Zepto, which was founded in 2021 by Aadit Palicha and Kaivalya Vohra, has had a sharp increase in gross merchandise volume (GMV) during the last three years, and it now has a GMV run-rate of $1.2 billion, which is growing annually.

In the meantime, FY23 revenues have surpassed Rs 2,000 crore. Still, there are worries about its rapidly increasing losses. It reported losses of Rs 1,272 crore for FY23.

Yogesh Aggarwal and Prateek Maheshwari, analysts at HSBC, observe in the study that Zepto and Blinkit are both enjoying significant increases in profitability each quarter. Zepto anticipates increasing its contribution margin or store-level Ebitda to high single digits during the next three to four years. Analysts predict that by FY27, Blinkit’s total Ebitda will be between 4% and 5%.

According to them, “Zepto already processes almost 1,600 orders a day per store. As a result, additional leverage in the form of other levers—such as higher advertising revenues, better take-rates (sourced leverage and better mix), lower last-mile delivery costs (because of non-ICE vehicles and store densification), and higher delivery charges—will drive further margin expansion rather than operating leverage.

In general, the brokerage predicts that contemporary retail penetration will stay low in India and that the country would likely adjust to rapid commerce straight from kirana or unorganised retail establishments.
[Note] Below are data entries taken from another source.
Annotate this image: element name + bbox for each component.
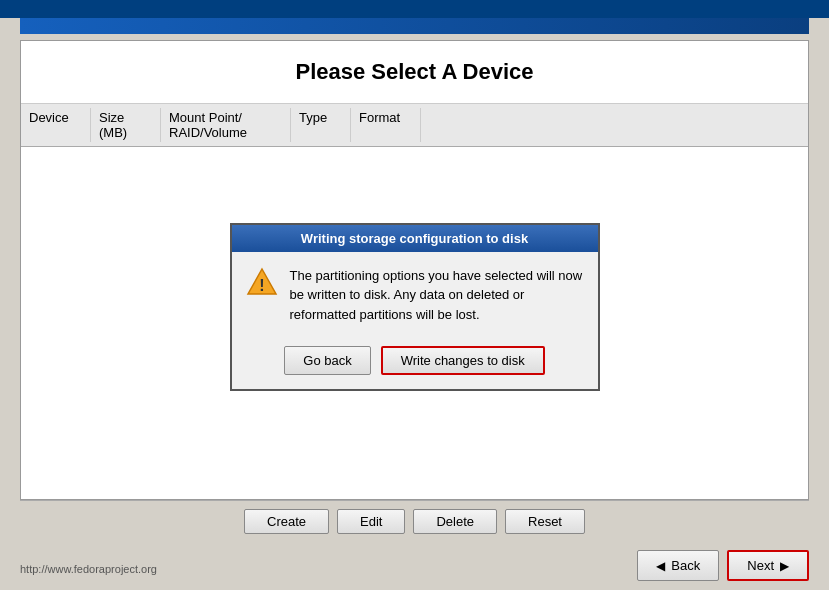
content-area: Writing storage configuration to disk ! … (21, 147, 808, 467)
go-back-button[interactable]: Go back (284, 346, 370, 375)
dialog-title: Writing storage configuration to disk (232, 225, 598, 252)
back-button[interactable]: ◀ Back (637, 550, 719, 581)
delete-button[interactable]: Delete (413, 509, 497, 534)
title-section: Please Select A Device (21, 41, 808, 104)
next-arrow-icon: ▶ (780, 559, 789, 573)
header-graphic (20, 18, 809, 34)
dialog-buttons: Go back Write changes to disk (232, 338, 598, 389)
url-bar: http://www.fedoraproject.org (20, 563, 157, 575)
col-device: Device (21, 108, 91, 142)
dialog-message: The partitioning options you have select… (290, 266, 584, 325)
next-button[interactable]: Next ▶ (727, 550, 809, 581)
col-mountpoint: Mount Point/RAID/Volume (161, 108, 291, 142)
svg-text:!: ! (259, 277, 264, 294)
page-title: Please Select A Device (31, 59, 798, 85)
col-format: Format (351, 108, 421, 142)
back-label: Back (671, 558, 700, 573)
nav-bar: http://www.fedoraproject.org ◀ Back Next… (0, 542, 829, 589)
main-panel: Please Select A Device Device Size(MB) M… (20, 40, 809, 500)
write-changes-button[interactable]: Write changes to disk (381, 346, 545, 375)
create-button[interactable]: Create (244, 509, 329, 534)
reset-button[interactable]: Reset (505, 509, 585, 534)
col-type: Type (291, 108, 351, 142)
dialog-box: Writing storage configuration to disk ! … (230, 223, 600, 392)
table-header: Device Size(MB) Mount Point/RAID/Volume … (21, 104, 808, 147)
edit-button[interactable]: Edit (337, 509, 405, 534)
col-size: Size(MB) (91, 108, 161, 142)
back-arrow-icon: ◀ (656, 559, 665, 573)
bottom-toolbar: Create Edit Delete Reset (20, 500, 809, 542)
top-bar (0, 0, 829, 18)
warning-icon: ! (246, 266, 278, 298)
next-label: Next (747, 558, 774, 573)
dialog-body: ! The partitioning options you have sele… (232, 252, 598, 339)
This is caused by the fact that, in contrast to contemporary retail, rapid commerce mimics the majority of characteristics of unorganized retail in India.

For example, much of the food money spent by Indian customers comes from frequent, small-ticket purchases that fit better into the QC (quick commerce) model than the MR (modern retail) model. Furthermore, unlike in Western economies, most Indian kitchens lack the space needed to keep monthly goods, according to the researchers.